Required work:
Please retype every record exactly as it appears, omitting the pictures.

# # # #

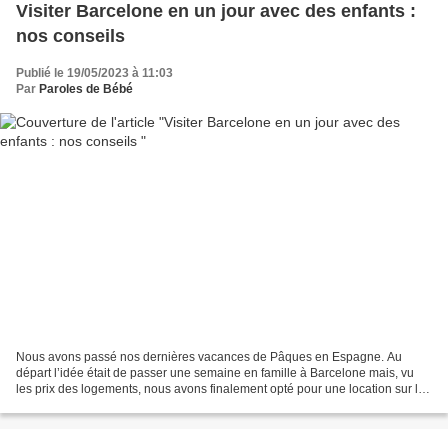
Visiter Barcelone en un jour avec des enfants :
nos conseils
Publié le 19/05/2023 à 11:03
Par
Paroles de Bébé
Nous avons passé nos dernières vacances de Pâques en Espagne. Au
départ l’idée était de passer une semaine en famille à Barcelone mais, vu
les prix des logements, nous avons finalement opté pour une location sur la
Costa Brava, à une heure de Barcelone....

# # # #

Exercise output:
Visiter Barcelone en un jour avec des enfants :
nos conseils
Publié le 19/05/2023 à 11:03
Par
Paroles de Bébé
Nous avons passé nos dernières vacances de Pâques en Espagne. Au
départ l’idée était de passer une semaine en famille à Barcelone mais, vu
les prix des logements, nous avons finalement opté pour une location sur la
Costa Brava, à une heure de Barcelone....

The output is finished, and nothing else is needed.